Key Events This Week: November 31st – December 4th
Tuesday: JPY – BOJ Kuroda Speech, AUD – RBA Rate Decision & Statement, EUR – German Unemployment
Wednesday: EUR – EZ CPI, PPI, CAD – BOC Rate Decision & Statement
Thursday: EUR – ECB Rate Decision & Statement, USD – Yellen’s Congress Testimony
Friday: USD – Unemployment, Non Farm Payrolls, CAD – Unemployment Rate
Overview
USD Was fairly mute over a thinned holiday week. Expectations for December lift-off are now fully loaded and USD long positioning saturated presenting the risk of a squeeze. Data flow was mixed though December lift-off view intact with USD grinding higher over last week. Markets now look ahead to the upcoming NFP print on Friday, the last employment data before the Fed’s December monetary policy meeting.
EUR The single currency was sent sharply lower last week on news that the ECB are considering further easing with either staggered charges placed on Banks holding on to cash or increased debt purchasing. The policy divergence which drove EUR lower at the beginning of the year is now firmly back in place heading into both the ECB and Fed December monetary policy meetings. With EURUSD down significantly heading into this week’s meeting and the heavy Dovish rhetoric abounding on news wires markets will be looking for a significant move from Draghi to to extend price lower. Traders will also be watching EZ CPI data on Wednesday.
GBP Sterling was another victim of “verbal intervention” last week as comments by BOE members sent the Pound lower. BOE Governor Carney, in testimony to the treasury committee, said that he foresees low rates in the UK for a long time to come with BOE’s Haldane opining that the risks to UK inflation and growth are skewed to the downside. UK 3Q GDP came in as expected at 0.5% confirming the slowdown from the previous 0.7% print in April-June with net trade hitting an 18 year low. An absence of key domestic data will leave GBP trading off EUR & USD flows.
JPY The Japanese Yen was firmer last week benefiting still from positive investor sentiment following recent Hawkishness from the BOJ, who despite still struggling with downward inflationary pressure, are sounding optimistic over the economic outlook and as such have clearly ruled out further easing this year. Japanese inflation data showed headline CPI came in as expected at 0.3% though core slightly undershot expectations missing by 0.1%. Attention this week will be on BOJ’s Kuroda who speaks on Tuesday.

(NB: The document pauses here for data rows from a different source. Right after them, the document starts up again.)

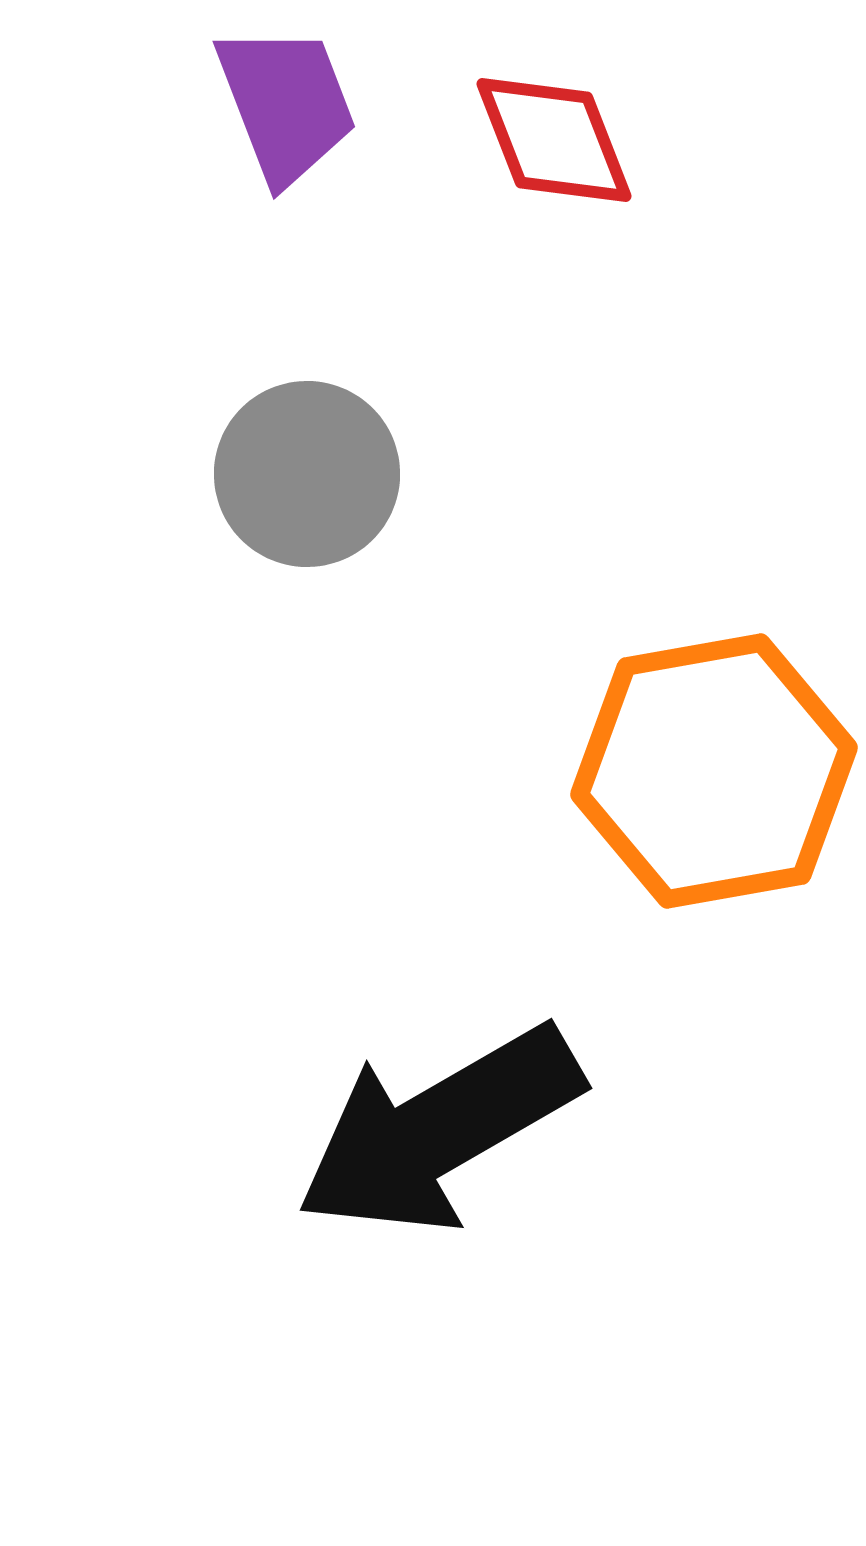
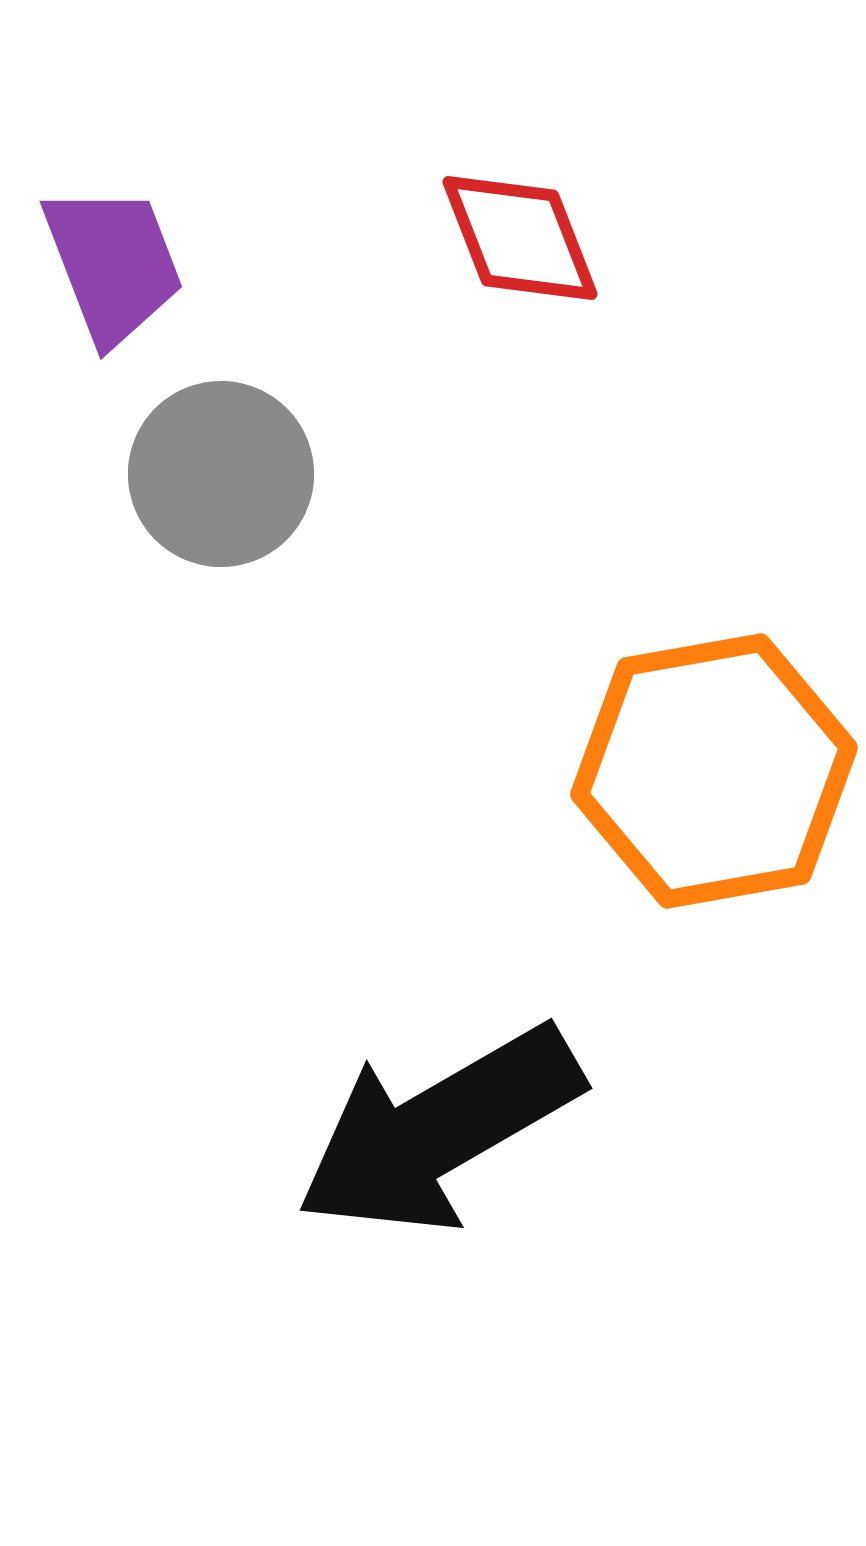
purple trapezoid: moved 173 px left, 160 px down
red diamond: moved 34 px left, 98 px down
gray circle: moved 86 px left
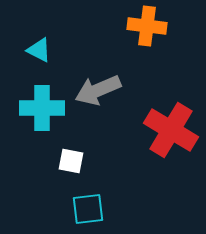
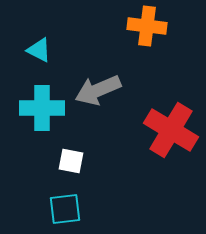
cyan square: moved 23 px left
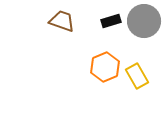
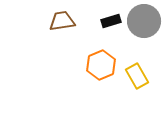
brown trapezoid: rotated 28 degrees counterclockwise
orange hexagon: moved 4 px left, 2 px up
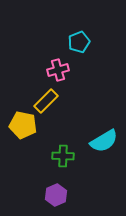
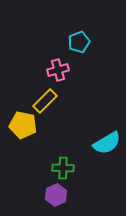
yellow rectangle: moved 1 px left
cyan semicircle: moved 3 px right, 2 px down
green cross: moved 12 px down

AUD The Aussie tumbled from weekly highs of .7280 as iron ore prices dropped to their lowest levels in 6 years. Recent improvements in Australian labour market conditions, accompanied by an optimistic RBA have seen the Australian Dollar rebounding over recent weeks but concerns around China still weigh on the Aussie’s trading outlook. Further concerns arise from the latest domestic capital expenditure data which showed business investment down more than 9% in 3Q suggesting a weaker 3Q GDP print next week. However, the Aussie’s inability to break significantly lower on this data weakness suggests that bearish positioning in the currency is over-crowded leaving risk of an upside squeeze a possibility. Traders look ahead to the RBA rate decision on Tuesday where any further optimism in the accompanying statement could fuel another move higher in the Aussie.
CAD The Canadian Dollar enjoyed a much needed rebound last week spurred on by a similar bullish correction in Oil prices. The move in Oil was partly driven by escalating tension in the Middle East but also upon reports that Saudi Arabia, the world’s largest Oil producer, have pledged to do whatever necessary to stabilise Oil prices. The upcoming BOC rate decision is the main focus, especially given the continued slide in Oil prices, though with the Fed seemingly on course to raise rates in December it is not expected that the BOC will further reduce rates this year.